Contact: David Amy, EVP & CFO
Lucy Rutishauser, VP Corporate Finance & Treasurer
Sinclair Broadcast Group Announces Proposed Public Offering of Convertible
BALTIMORE (May 2, 2007) -- Sinclair Broadcast Group, Inc. (Nasdaq:
SBGI) announced today that it intends to offer, subject to market
conditions and other factors, approximately $300.0 million aggregate
principal amount of convertible senior notes due 2027. As part of the
offering, Sinclair will grant the underwriters of the notes an option,
solely to cover over-allotments, to purchase up to an additional aggregate
$45 million principal amount of the notes. The underwriters will have 13
days to exercise the over-allotment option.

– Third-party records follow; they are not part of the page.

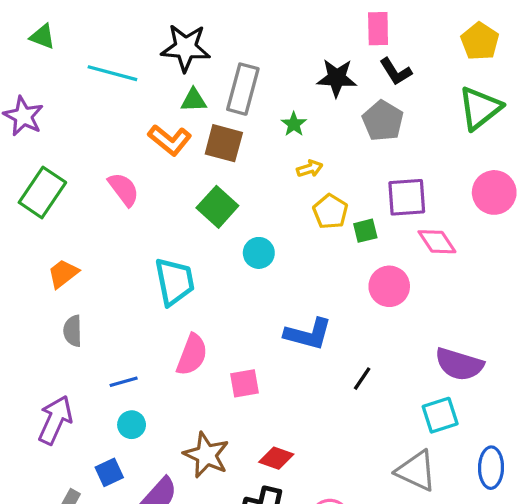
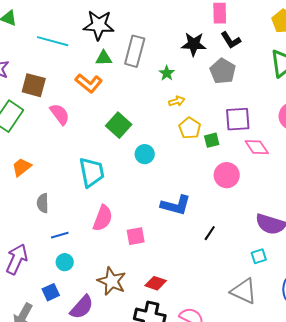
brown square: (224, 143) -> (34, 85), moved
gray semicircle: (73, 331) -> (43, 203), moved
cyan square: (440, 415) -> (259, 256), size x0.7

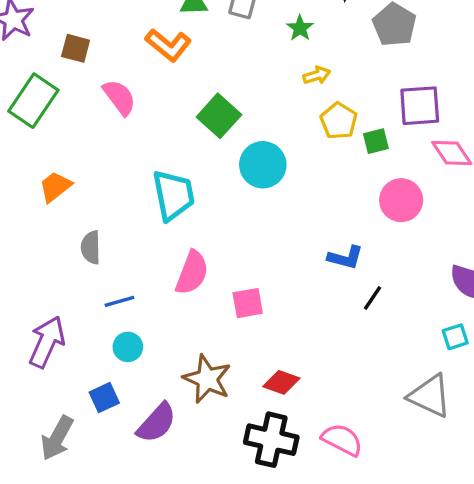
brown square: (34, 85) -> (76, 48), size x0.7
cyan circle: (145, 154) -> (263, 165), size x1.4
blue L-shape: (176, 205) -> (345, 258), moved, size x0.7

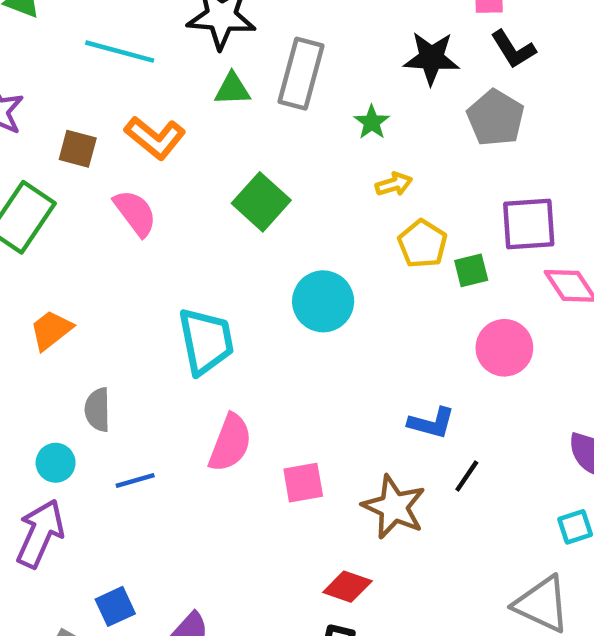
orange L-shape: (168, 45) -> (155, 138), moved
green square: (219, 116) -> (261, 202), moved
cyan circle: (128, 347) -> (56, 463), moved
brown star: (207, 379) -> (394, 507), moved

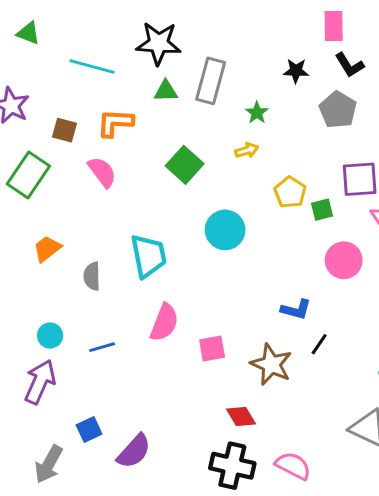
black star: (431, 58) -> (296, 71), size x0.7
orange L-shape: (155, 138) -> (115, 123), turned 144
yellow arrow: (394, 184) -> (247, 150), moved
gray semicircle: (98, 410) -> (92, 276), moved
red diamond: (347, 587) -> (241, 417), turned 40

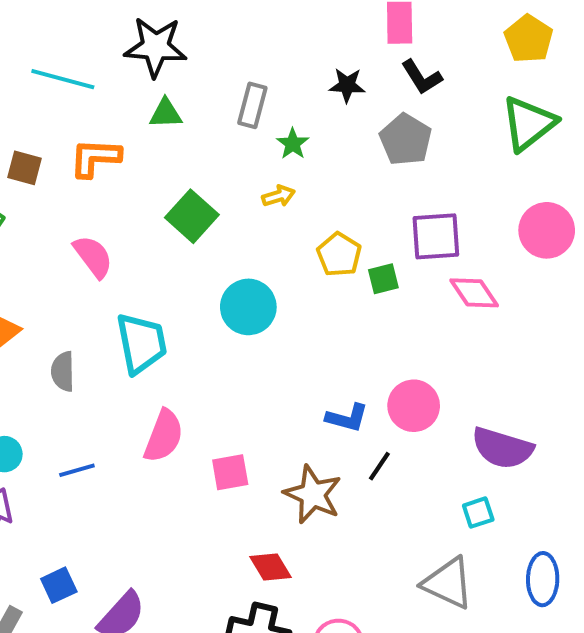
gray rectangle: (211, 81) -> (252, 105), moved, size x0.7
pink semicircle: (102, 172) -> (93, 257), moved
pink circle: (344, 260) -> (414, 406), moved

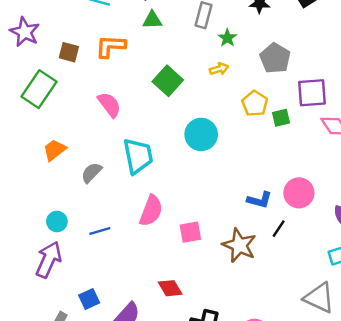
gray pentagon: (406, 140) -> (275, 58), moved
gray semicircle: (63, 371) -> (91, 173), turned 45
red diamond: (270, 567) -> (170, 288), moved

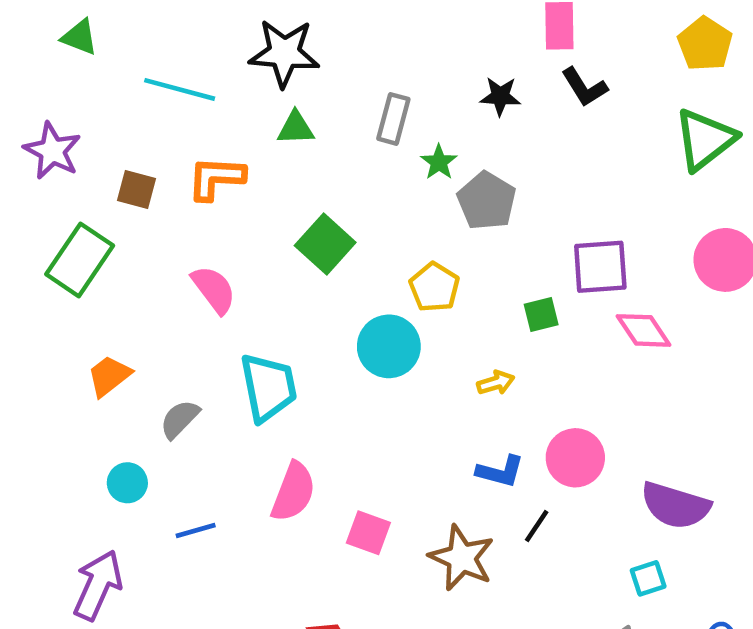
gray pentagon: (275, 58) -> (487, 201), moved
yellow arrow: (219, 69) -> (496, 383), moved
yellow pentagon: (255, 103) -> (434, 287), moved
cyan circle: (57, 221) -> (127, 483), moved
pink square: (190, 232) -> (368, 533), turned 30

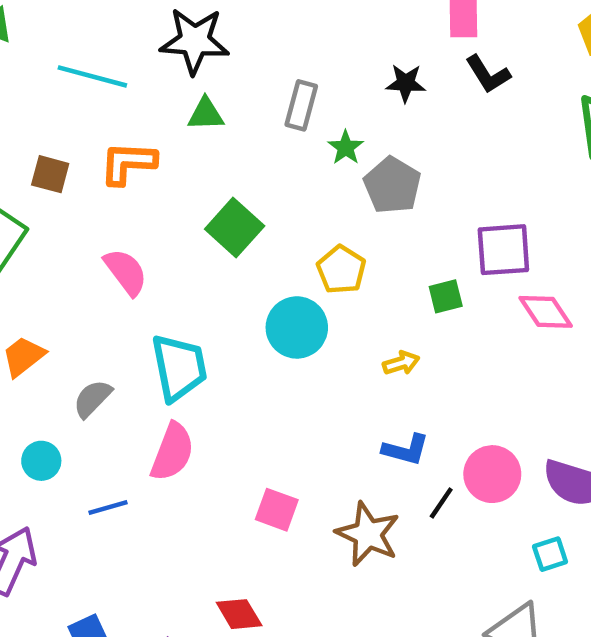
pink circle: (575, 458) -> (492, 474), moved
pink semicircle: (293, 492) -> (172, 452), moved

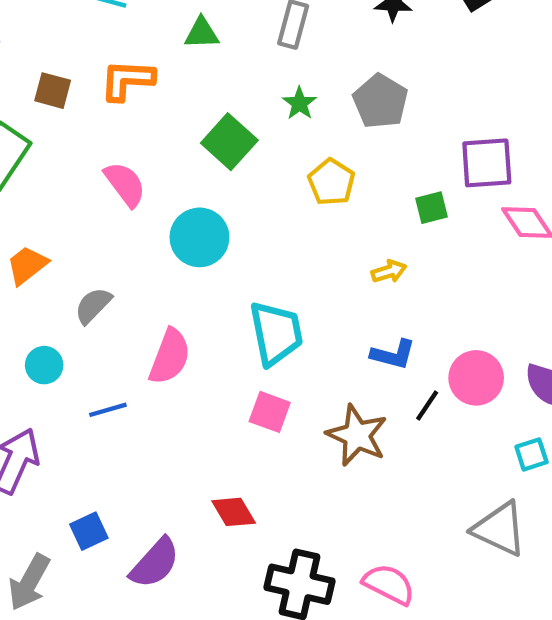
green star: (346, 148) -> (299, 103), moved
cyan circle: (297, 327) -> (199, 237), moved
cyan trapezoid: (179, 367) -> (276, 333), moved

The notes will mature in 2027 and will be convertible into shares of
Class A common stock of Sinclair Broadcast Group, Inc. at the option of the
holder upon certain circumstances and at a fixed conversion rate. The
offering is being made pursuant to an effective shelf registration
statement previously filed with the Securities and Exchange Commission.

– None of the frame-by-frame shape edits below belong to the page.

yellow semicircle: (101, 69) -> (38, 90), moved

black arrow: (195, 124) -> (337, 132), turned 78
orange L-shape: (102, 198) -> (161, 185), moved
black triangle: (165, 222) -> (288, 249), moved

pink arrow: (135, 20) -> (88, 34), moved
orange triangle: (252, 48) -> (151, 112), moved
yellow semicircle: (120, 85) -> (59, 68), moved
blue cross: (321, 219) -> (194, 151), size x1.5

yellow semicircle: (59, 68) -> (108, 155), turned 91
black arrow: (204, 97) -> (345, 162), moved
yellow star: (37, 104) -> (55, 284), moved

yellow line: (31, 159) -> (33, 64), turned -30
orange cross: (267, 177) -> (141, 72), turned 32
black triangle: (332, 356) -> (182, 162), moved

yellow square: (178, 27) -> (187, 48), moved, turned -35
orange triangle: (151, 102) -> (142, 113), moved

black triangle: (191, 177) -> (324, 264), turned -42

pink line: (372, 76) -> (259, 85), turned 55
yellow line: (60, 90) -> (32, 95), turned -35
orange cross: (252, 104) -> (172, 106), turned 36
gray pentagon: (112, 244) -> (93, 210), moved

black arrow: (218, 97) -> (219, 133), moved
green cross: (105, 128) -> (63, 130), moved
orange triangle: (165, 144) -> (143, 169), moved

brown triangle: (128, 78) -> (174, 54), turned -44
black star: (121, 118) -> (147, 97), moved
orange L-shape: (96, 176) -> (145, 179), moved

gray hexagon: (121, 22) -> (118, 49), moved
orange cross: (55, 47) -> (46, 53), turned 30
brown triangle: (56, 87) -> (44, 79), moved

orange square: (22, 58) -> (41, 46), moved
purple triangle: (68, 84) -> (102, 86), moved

Sinclair intends to use the net proceeds from the offering, together
with available cash on hand and/or bank debt, to finance the partial
redemption of Sinclair Television Group, Inc.'s, its wholly-owned
subsidiary, existing 8.0% Senior Subordinated Notes due 2012.
This press release does not constitute an offer to sell or the
solicitation of an offer to buy these securities, nor shall there be any
offer or sale of these securities in any state in which such offer,
solicitation or sale would be unlawful.
The matters discussed in this press release include forward-looking
statements regarding, among other things, the Company's future expectations
(including the proposed offering and planned use of proceeds). When used
in this press release, the words "intends to," "anticipates," "expects,"
and similar expressions are intended to identify forward-looking
statements. Such statements are subject to a number of risks and
uncertainties. Actual results in the future could differ materially and
adversely from those described in the forward-looking statements as a
result of various important factors, including the impact of changes in
national and regional economies, changes in the interest rate environment,
other credit facility market conditions, and the other risk factors set
forth in the Company's most recent reports on Form 10-Q and Form 10-K, as
filed with the Securities and Exchange Commission. There can be no
assurances that the assumptions and other factors referred to in this
release will occur. The Company undertakes no obligation to update these
forward-looking statements except as required by law.